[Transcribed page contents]
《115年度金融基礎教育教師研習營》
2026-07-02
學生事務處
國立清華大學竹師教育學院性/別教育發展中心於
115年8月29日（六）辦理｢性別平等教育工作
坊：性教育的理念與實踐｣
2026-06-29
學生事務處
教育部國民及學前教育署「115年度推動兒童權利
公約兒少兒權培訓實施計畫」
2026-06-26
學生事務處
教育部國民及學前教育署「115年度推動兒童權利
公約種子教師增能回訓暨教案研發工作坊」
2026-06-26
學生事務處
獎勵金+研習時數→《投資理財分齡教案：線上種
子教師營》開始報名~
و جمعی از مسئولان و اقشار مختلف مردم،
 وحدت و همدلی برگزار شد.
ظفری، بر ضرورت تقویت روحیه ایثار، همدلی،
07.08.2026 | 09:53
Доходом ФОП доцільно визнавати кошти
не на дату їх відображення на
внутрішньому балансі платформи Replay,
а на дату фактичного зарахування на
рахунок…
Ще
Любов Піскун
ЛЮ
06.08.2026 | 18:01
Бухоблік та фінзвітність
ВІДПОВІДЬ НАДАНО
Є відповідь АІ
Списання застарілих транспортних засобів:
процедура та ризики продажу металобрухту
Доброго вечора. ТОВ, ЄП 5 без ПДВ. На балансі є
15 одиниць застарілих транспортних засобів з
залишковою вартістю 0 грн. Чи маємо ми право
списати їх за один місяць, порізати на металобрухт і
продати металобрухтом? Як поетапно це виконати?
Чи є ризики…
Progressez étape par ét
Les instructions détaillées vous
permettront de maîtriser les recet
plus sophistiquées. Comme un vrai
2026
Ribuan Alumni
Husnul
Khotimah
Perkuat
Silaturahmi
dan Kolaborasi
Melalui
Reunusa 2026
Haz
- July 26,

---

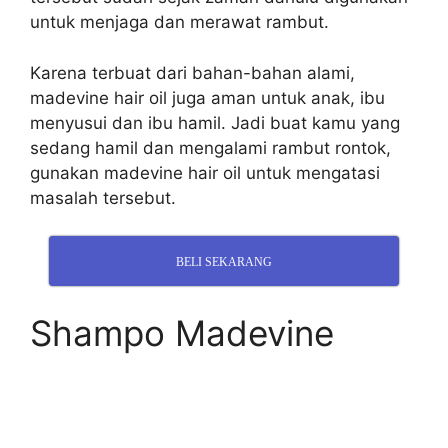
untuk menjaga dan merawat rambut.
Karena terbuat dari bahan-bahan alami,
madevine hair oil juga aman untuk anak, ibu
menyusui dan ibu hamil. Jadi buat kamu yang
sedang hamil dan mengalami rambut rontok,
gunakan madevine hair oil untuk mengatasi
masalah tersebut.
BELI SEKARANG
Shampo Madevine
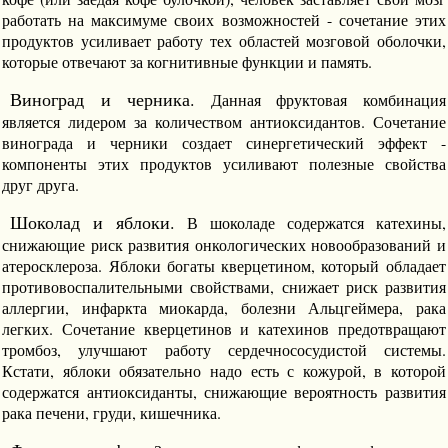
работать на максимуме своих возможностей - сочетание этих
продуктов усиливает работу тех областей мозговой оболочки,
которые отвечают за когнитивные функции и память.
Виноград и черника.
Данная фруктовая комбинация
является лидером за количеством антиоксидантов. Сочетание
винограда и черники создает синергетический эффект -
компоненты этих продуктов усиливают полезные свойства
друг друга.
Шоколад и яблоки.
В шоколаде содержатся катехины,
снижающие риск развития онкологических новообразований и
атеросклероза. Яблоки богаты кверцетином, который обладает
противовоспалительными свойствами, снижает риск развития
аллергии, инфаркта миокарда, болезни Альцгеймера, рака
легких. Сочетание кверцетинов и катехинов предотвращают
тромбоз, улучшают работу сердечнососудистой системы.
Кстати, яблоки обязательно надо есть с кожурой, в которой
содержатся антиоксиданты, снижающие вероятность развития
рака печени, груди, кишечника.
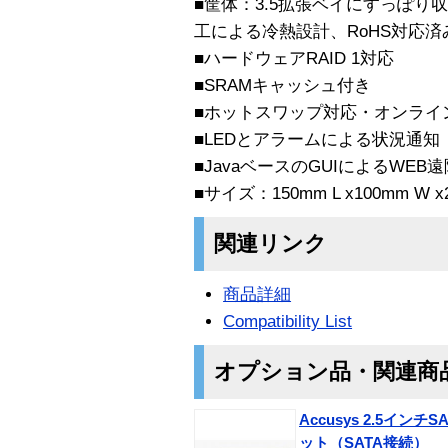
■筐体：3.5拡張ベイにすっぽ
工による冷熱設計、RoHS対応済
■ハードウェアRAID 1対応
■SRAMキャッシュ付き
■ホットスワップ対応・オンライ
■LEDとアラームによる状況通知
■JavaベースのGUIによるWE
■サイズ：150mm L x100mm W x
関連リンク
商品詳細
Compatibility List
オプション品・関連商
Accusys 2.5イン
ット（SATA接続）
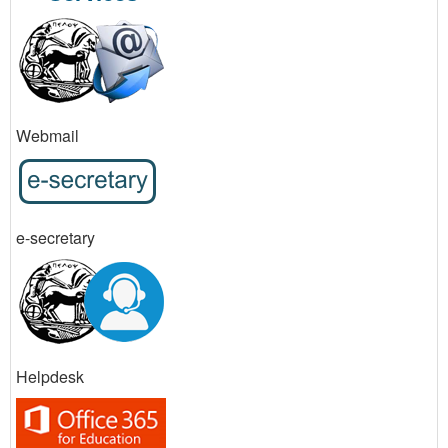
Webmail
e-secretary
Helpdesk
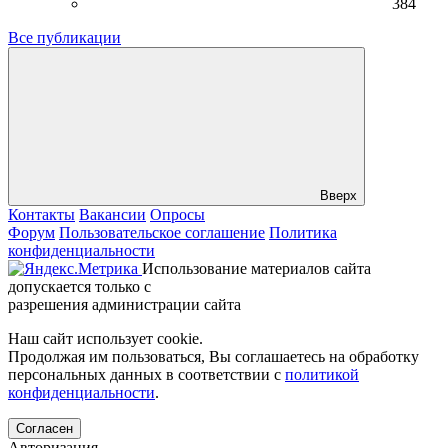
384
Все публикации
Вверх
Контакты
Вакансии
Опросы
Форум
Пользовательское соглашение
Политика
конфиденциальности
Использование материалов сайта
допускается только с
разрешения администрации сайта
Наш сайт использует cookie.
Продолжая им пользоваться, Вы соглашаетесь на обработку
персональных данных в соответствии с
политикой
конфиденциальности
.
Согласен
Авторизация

**EXERCISE DETAILS:** Scan the entries for the word "рака". Report each line that has it.

**SOLUTION:**
аллергии, инфаркта миокарда, болезни Альцгеймера, рака
рака печени, груди, кишечника.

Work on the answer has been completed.